The increased availability of compositional data provided by this technology greatly improves understanding of the evolution of hydrocarbon systems. For example, API gravity, as well as the saturates and aromatics ratio, typically increases with depth in a given lithological column, with notable exceptions in the Middle East and Russia where the high-API-gravity members are found above the low-API-gravity members. Early ­hydrocarbon-composition data help well-testing simulations and operations under these circumstances.

Also, compositional variations within a single reservoir column have been observed in a number of fields. The emerging discipline of reservoir-fluid geodynamics provides new scientific understanding and mathematical models to describe these variations and to predict the physical behavior of petroleum fluids better. Readily available and consistent in-situ fluid-composition data crucially help reservoir understanding and underpin the selection, validation, and calibration of these models without the lengthy turnaround time of laboratory measurements.

Conclusions

  • The technology has been field tested extensively. The results appear to be highly consistent among different wells, reservoirs, and fields and are in general agreement with laboratory compositional analyses.
  • For quantitative hydrocarbon-composition analysis, ICE data measurements must be taken on fully cleaned-up reservoir hydrocarbons and at static conditions (i.e., no pumping).
  • The high bandwidth of this optical sensor, particularly in the infrared, creates the potential to measure complex fluid components in situ. Currently, sensors for methane, ethane, saturates, aromatics, and GOR are implemented.
  • Additional capabilities are being developed, including characterization of resins and asphaltenes for full analysis and of olefins for OBM-filtrate detection.
  • It is desirable to develop a robust technical capability that enables quantitative compositional interpretation on partially cleaned-up fluids and during pumpout in the presence of both OBM and water-based-mud systems.

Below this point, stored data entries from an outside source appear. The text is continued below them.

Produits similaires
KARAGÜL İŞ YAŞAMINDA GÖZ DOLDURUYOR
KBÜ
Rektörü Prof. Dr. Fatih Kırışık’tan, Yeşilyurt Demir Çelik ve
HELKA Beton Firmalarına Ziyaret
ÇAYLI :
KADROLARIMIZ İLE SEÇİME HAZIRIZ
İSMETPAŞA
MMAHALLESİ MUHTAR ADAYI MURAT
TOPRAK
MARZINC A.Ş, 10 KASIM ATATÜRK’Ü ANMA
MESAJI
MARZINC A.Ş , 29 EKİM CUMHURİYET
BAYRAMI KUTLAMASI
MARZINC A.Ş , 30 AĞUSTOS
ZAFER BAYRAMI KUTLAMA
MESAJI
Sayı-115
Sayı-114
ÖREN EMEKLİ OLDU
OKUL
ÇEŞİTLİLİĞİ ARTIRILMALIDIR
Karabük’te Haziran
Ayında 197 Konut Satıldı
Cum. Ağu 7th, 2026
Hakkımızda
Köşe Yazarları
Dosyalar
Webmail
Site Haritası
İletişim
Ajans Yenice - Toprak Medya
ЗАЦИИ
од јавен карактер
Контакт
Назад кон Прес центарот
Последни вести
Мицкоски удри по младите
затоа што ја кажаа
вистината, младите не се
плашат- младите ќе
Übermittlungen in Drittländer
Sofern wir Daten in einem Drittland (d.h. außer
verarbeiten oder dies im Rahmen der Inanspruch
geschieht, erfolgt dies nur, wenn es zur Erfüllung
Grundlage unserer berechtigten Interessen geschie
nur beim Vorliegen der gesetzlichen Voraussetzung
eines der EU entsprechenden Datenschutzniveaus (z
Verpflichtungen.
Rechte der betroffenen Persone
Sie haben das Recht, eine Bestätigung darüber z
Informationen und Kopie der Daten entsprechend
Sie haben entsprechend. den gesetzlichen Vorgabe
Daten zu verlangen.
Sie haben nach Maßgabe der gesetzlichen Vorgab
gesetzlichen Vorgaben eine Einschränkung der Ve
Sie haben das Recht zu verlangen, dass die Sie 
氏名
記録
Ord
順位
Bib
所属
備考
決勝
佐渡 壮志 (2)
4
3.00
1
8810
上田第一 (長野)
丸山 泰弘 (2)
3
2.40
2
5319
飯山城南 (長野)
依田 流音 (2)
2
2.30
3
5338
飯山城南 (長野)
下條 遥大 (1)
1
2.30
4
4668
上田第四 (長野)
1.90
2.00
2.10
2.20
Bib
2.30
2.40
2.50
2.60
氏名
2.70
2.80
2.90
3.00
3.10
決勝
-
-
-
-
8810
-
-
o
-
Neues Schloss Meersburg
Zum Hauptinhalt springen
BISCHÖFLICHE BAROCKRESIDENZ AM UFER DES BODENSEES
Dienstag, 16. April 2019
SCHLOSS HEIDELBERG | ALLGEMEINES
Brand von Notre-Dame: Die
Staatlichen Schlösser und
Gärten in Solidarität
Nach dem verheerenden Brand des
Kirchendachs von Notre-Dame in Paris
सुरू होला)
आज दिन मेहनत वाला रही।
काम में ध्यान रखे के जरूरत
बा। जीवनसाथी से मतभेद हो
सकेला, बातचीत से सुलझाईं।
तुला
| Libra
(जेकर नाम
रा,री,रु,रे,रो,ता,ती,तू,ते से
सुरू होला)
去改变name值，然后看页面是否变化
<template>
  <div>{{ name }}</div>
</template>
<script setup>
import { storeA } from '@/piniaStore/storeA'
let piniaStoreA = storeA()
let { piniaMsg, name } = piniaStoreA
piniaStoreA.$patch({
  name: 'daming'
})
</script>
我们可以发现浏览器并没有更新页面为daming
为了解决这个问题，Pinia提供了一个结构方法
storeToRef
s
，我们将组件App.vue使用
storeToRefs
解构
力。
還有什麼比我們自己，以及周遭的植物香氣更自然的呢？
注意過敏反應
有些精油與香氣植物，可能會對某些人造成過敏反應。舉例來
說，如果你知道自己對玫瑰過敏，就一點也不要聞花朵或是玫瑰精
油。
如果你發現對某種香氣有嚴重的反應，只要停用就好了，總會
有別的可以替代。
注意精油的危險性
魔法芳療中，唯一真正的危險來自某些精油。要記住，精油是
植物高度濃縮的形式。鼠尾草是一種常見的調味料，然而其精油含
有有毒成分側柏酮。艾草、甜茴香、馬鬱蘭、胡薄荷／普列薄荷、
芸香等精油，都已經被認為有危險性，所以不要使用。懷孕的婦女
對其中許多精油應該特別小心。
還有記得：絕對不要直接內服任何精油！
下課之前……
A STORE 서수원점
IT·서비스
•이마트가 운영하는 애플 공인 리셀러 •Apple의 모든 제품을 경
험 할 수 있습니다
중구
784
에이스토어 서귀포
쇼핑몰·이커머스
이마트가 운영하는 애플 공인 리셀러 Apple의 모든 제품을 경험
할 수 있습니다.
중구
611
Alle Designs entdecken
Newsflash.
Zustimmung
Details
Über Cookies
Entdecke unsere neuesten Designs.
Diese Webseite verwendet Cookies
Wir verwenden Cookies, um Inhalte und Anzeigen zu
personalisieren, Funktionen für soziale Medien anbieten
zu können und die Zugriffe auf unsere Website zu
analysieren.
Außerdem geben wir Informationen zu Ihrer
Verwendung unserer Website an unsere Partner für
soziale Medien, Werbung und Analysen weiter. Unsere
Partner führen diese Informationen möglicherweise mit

This article, written by JPT Technology Editor Chris Carpenter, contains highlights of paper SPE 181526, “New Wireline, In-Situ, Downhole Fluid Compositional Analyses To Enhance Reservoir Characterization and Management,” by Gabor Hursan and S. Mark Ma, Saudi Aramco, and Wael Soleiman, Sami Eyuboglu, Neeraj Sethi, and Nacer Guergueb, Halliburton, prepared for the 2016 SPE Annual Technical Conference and Exhibition, Dubai, 26–28 September. The paper has not been peer reviewed.